George Abrahams

The Dying Testimony Of The Late Mr. Abrahams To The Eternal Sonship Of Christ

Gospel Standard 1871:

About  two months before his decease, Mr. Abrahams preached a sermon from Song 5:16: “His mouth is most sweet.” Speaking of the glorious Person of the Son of God, he says, Now, then, regarding the Person the church is speaking about. Say you, “Well, I suppose nobody will have much trouble to know that?” Well, perhaps they may not; but still the Lord gives ministerial ability to talk a little to the poor children about him; and Christians, when they do talk about him, like to hear and bless God for it. You will agree with my way of preaching, that, in the first place, we ought to know his personal beauty and glory; and, secondly, there is evidently the relationship of his Person in the text, and what that is.

In the first place, then, his personal glory should never be left out of a discourse; for he is the eternal, co-equal, co-glorious Son of God, in majesty and in power, the Creator of all things, and by whom everything was made and created, and for his own glory; consequently, the eternal Son of God is by the church always worshipped.

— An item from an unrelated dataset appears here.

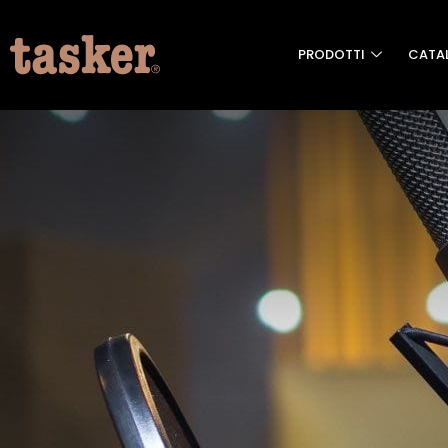
PRODOTTI
CATA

If he were not God we should be idolaters to worship him, to love him, to give him the adoration he demands from the church of the living God. Therefore, whoever denies his eternal Godhead is a dire heretic; and if he dies so he will be damned. He is, then, in his Person the eternal Son of God. He never was made the Christ of God at all. For this is a little mistake that many good men make. The Christ of God, you must understand, signifies the Son of God incarnate and anointed with the fulness of the Holy Ghost. For the word Christ in the Hebrew is as you have it in the second Psalm: “Yet have I set my King” (“anointed” in the margin). The Greek word Christ signifies also “the anointed;” it is plainly the anointed of the Lord, and, therefore, God did not want anointing in his Godhead. As the eternal Son of God, all the eternal Deity of the Godhead dwells in him personally. As is the Father, so is the Son and so is the Holy Ghost. The Father eternal, the Son eternal, and the Holy Ghost eternal; and yet they are not three eternals, but one eternal Jehovah. 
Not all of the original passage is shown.